• **Assigned task**: Reproduce every record verbatim but drop the pictures.

• **Material supplied**:

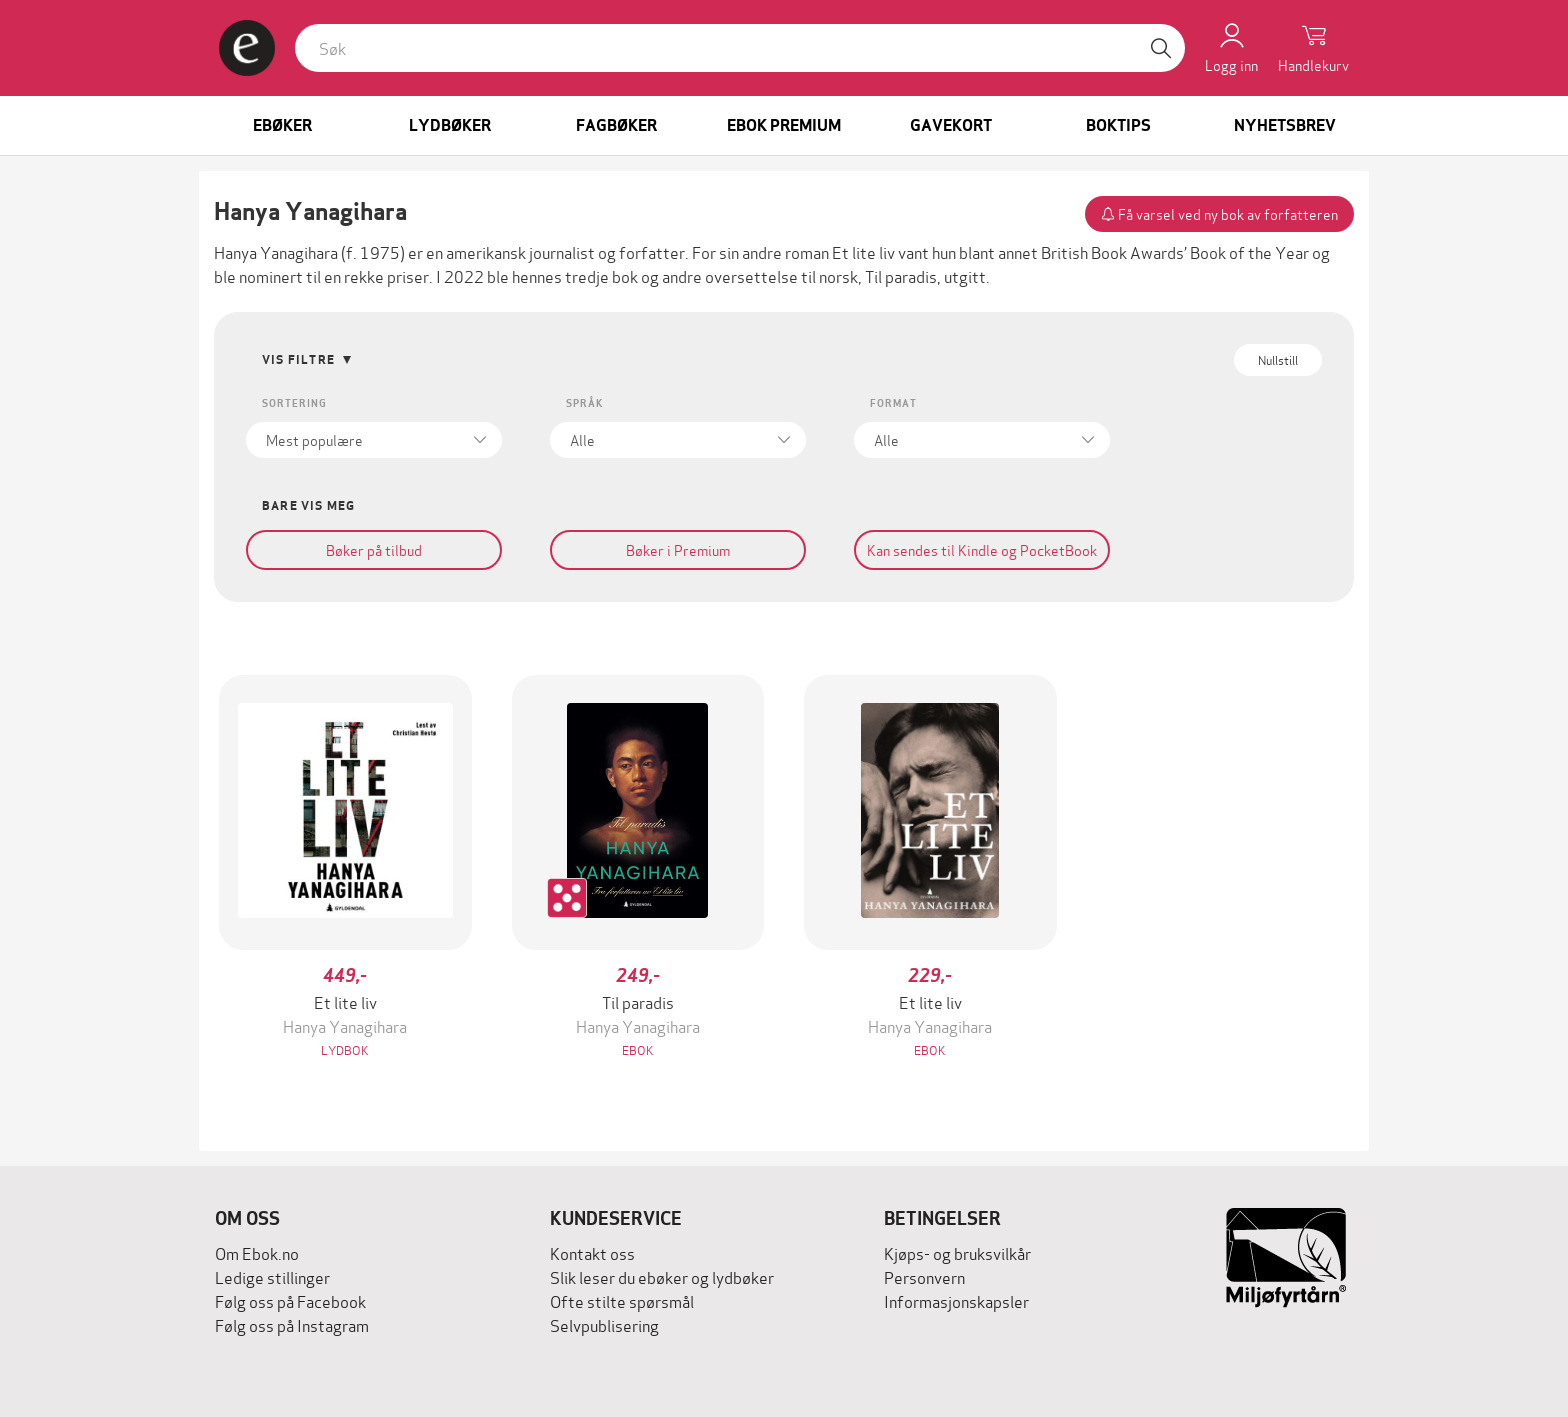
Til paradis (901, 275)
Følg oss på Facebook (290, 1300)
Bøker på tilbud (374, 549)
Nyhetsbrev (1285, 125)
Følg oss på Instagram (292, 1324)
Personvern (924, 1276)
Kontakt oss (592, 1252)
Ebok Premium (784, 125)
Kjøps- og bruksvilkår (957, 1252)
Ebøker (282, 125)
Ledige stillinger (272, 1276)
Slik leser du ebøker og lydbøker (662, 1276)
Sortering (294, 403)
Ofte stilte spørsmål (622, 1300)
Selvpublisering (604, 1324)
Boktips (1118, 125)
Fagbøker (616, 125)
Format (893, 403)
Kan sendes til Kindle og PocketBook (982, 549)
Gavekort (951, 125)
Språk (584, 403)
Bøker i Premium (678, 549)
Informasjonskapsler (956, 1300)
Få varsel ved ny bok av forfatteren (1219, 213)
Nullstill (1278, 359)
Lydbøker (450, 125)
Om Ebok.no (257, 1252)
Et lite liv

• **Answer below**:
Til paradis (901, 275)
Følg oss på Facebook (290, 1300)
Bøker på tilbud (374, 549)
Nyhetsbrev (1285, 125)
Følg oss på Instagram (292, 1324)
Personvern (924, 1276)
Kontakt oss (592, 1252)
Ebok Premium (784, 125)
Kjøps- og bruksvilkår (957, 1252)
Ebøker (282, 125)
Ledige stillinger (272, 1276)
Slik leser du ebøker og lydbøker (662, 1276)
Sortering (294, 403)
Ofte stilte spørsmål (622, 1300)
Selvpublisering (604, 1324)
Boktips (1118, 125)
Fagbøker (616, 125)
Format (893, 403)
Kan sendes til Kindle og PocketBook (982, 549)
Gavekort (951, 125)
Språk (584, 403)
Bøker i Premium (678, 549)
Informasjonskapsler (956, 1300)
Få varsel ved ny bok av forfatteren (1219, 213)
Nullstill (1278, 359)
Lydbøker (450, 125)
Om Ebok.no (257, 1252)
Et lite liv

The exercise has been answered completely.